__TASK GOAL__. Below is a listing. Quote from it, exactly, the lines from the one containing "сообщало (174, 902)" down to the one containing "3.4 Working with input files (94, 524)", both ends included, and nothing else.

__DATA UNDER STUDY__.

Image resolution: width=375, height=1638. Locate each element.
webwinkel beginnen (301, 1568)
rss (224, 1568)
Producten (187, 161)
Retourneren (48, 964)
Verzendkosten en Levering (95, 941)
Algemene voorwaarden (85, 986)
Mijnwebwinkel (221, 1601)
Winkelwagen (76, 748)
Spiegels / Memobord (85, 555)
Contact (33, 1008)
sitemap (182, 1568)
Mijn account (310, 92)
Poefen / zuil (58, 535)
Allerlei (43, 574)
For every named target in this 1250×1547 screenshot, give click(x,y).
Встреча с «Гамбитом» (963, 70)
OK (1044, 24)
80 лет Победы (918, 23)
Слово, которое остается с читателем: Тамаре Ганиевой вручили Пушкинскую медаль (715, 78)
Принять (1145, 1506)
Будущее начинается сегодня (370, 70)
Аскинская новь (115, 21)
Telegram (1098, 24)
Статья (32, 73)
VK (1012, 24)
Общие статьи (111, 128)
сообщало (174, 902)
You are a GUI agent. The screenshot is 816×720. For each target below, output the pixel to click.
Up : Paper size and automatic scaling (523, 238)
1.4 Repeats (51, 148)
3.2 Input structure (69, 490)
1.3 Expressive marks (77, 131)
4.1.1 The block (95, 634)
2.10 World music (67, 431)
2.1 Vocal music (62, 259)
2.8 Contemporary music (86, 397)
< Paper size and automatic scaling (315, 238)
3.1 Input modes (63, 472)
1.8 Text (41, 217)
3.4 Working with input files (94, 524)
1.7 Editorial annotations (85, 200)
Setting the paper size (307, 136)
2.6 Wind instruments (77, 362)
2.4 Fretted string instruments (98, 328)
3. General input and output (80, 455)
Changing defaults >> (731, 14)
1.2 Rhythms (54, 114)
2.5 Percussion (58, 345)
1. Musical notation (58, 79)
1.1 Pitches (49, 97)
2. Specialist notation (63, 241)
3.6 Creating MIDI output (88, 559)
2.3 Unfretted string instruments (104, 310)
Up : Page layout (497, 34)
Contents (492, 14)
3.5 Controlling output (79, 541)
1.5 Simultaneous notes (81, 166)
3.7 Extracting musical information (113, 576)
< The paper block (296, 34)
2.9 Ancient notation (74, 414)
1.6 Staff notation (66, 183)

__WRITTEN RESPONSE__.
сообщало (174, 902)
You are a GUI agent. The screenshot is 816×720. For each target below, output the pixel to click.
Up : Paper size and automatic scaling (523, 238)
1.4 Repeats (51, 148)
3.2 Input structure (69, 490)
1.3 Expressive marks (77, 131)
4.1.1 The block (95, 634)
2.10 World music (67, 431)
2.1 Vocal music (62, 259)
2.8 Contemporary music (86, 397)
< Paper size and automatic scaling (315, 238)
3.1 Input modes (63, 472)
1.8 Text (41, 217)
3.4 Working with input files (94, 524)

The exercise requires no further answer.